Description
Silk cotton tree is a type of native cotton tree with large red flowers. The genus name
Salmalia is derived from the sanskrit name
shaalmali. Silk cotton trees comprise eight species in the genus Bombax, native to India, tropical southern Asia, northern Australia and tropical Africa. S Its wood, when sawn fresh, is white in color. However, with exposure and passage of time it grows darkish gray. It is as light as 10 to 12 kg, per cubic foot. It is easy to work but not durable anywhere other than under water.
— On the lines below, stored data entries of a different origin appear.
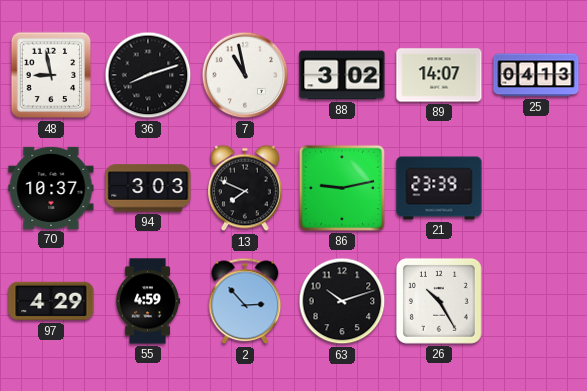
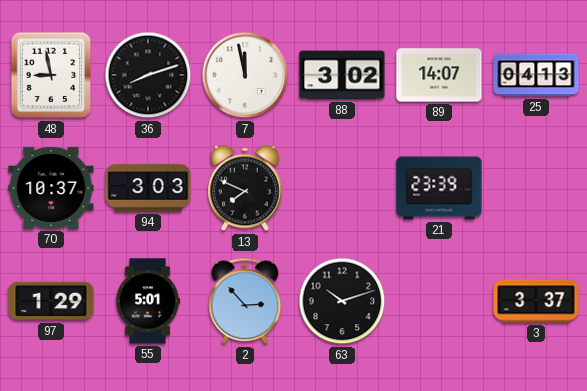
7: 10:58 -> 11:58
86: 9:13 -> none
97: 4:29 -> 1:29
55: 4:59 -> 5:01
26: 10:25 -> none
3: none -> 3:37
This Asian tropical tree is popular for construction work, but is very good and prized for manufacture of plywood, match boxes and sticks, scabbards, patterns, moulds, etc. Also for making canoes and light duty boats and or other structures required under water. Although its stout trunk suggests that it is useful for timber, its wood is too soft to be very useful.
Characteristics:
Silk Tree grows to an average of 20 meters, with old trees up to 60 meters in wet tropical regions. The trunk and limb bear numerous conical spines particularly when young, but get eroded when older. The leaves are palmate with about 6 leaflets radiating from a central point (tip of petiole), an average of 7–10 centimetres, wide, 13–15 centimetres in length. The leaf's long flexible petiole is up to 20 centimetres long.
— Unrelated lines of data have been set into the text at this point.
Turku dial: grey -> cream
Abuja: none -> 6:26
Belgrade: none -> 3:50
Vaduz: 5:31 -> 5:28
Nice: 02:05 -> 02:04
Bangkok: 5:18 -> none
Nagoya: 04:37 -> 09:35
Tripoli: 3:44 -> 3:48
Cup-shaped flowers solitary or clustered, axillary or sub-terminal, fascicles at or near the ends of the branches, when the tree is bare of leaves, an average of 7–11 cm wide, 14 cm in width, petals up to 12 cm in length, calyx is cup-shaped usually 3 lobed, an average of 3–5 cm in diameter. Staminal tube is short, more than 60 in 5 bundles. Stigma is light red, up to 9 cm in length, ovary is pink, 1.5–2 cm in length, with the skin of the ovary covered in white silky hair at 1mm long. Seeds are numerous, long, ovoid, black or gray in colour and packed in white cotton.
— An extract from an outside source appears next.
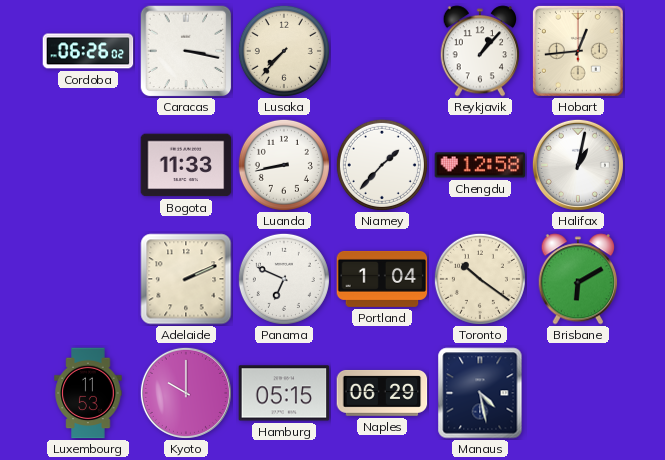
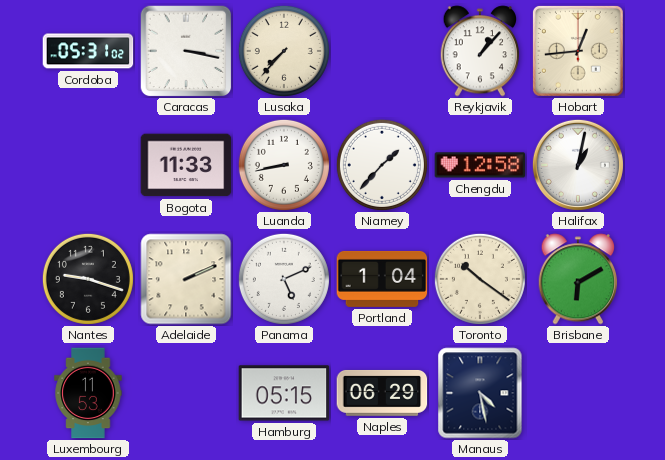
Cordoba: 06:26 -> 05:31
Nantes: none -> 9:18
Panama: 6:49 -> 5:11
Kyoto: 10:00 -> none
The fruit, which reaches an average of 13 cm in length, is light-green in color in immature fruits, brown in mature fruits.
Medicinal Uses:
Used for diarrhoea, dysentery, haemoptysis, bleeding piles, menorrhagia, spermatorrhoea. Root and pod—used for the treatment of low vitality and debility.
The dry cores of the
Bombax ceiba flower are an essential ingredient of the nam ngiao spicy noodle soup of the cuisine of Shan State and Northern Thailand, as well as the kaeng khae curry. Its flower buds known as "Marathi Moggu" are also used in regional cuisine of Southern India as a spice as well as in herbal medicine.